Ali Hosseini raconte qu’en été, il fait régulièrement du vélo avec un groupe de connaissances autour de Herzogenbuchsee et Aarwangen. Mais il apprécie aussi beaucoup la randonnée. Son plus grand bonheur serait toutefois de pouvoir travailler à nouveau comme mécanicien de poids lourds, comme il l’a fait en Afghanistan. Les camions sont sa grande passion et il en connaît vraiment tous les aspects. Il raconte qu’il a fui l’Afghanistan à pied avec sa femme et ses enfants pour venir en Suisse. Son récit confère une toute nouvelle dimension au thème de la randonnée. Quant à savoir si Ali Hosseini, sa femme, leurs deux filles et leurs deux fils pourront rester en Suisse, ils ne le savent pas. En tout cas, ils ne veulent en aucun cas retourner en Afghanistan. Les enfants vont à l’école ici, les parents parlent tous deux très bien l’allemand – si bien qu’Ali Hosseini est même capable de raconter des blagues dans cette langue étrangère.

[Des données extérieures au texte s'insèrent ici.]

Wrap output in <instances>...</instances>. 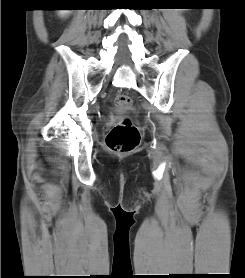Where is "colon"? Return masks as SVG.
Returning a JSON list of instances; mask_svg holds the SVG:
<instances>
[{
	"mask_svg": "<svg viewBox=\"0 0 245 278\" xmlns=\"http://www.w3.org/2000/svg\"><path fill=\"white\" fill-rule=\"evenodd\" d=\"M114 103L118 109H127L132 105V99L119 93L115 96ZM140 137L139 128L129 118H125L108 133L106 144L114 152H130L137 148Z\"/></svg>",
	"mask_w": 245,
	"mask_h": 278,
	"instance_id": "obj_1",
	"label": "colon"
}]
</instances>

Un toit au-dessus de la tête
Le groupe arrive enfin à la maison des Amis de la Nature et André Ingold se réjouit d’avoir mené à bon port cette foule nombreuse et agitée. Fritz Bangerter, organisateur principal de la journée et coprésident des Amis de la Nature de Herzogenbuchsee, et ses aides de la section attendent déjà les randonneurs avec du café chaud, du sirop et un grand feu pour se réchauffer. Et d’autres membres de la section sont en cuisine et préparent un bon repas pour les 60 participants. «C’est la septième fois que nous organisons des randonnées avec des réfugiés en collaboration avec l’aide bénévole aux réfugiés de Herzogenbuchsee», explique Fritz Bangerter. Il s’agit à chaque fois d’un véritable effort pour que tout se déroule comme le comité d’organisation l’a prévu. La récompense de ces efforts est la forte demande pour cet événement et les visages heureux toute la journée de ce groupe de randonneurs comme presque tous les autres – à la petite différence près que tous les participants ne sont pas en mesure de rentrer le soir dans un foyer confortable et sûr.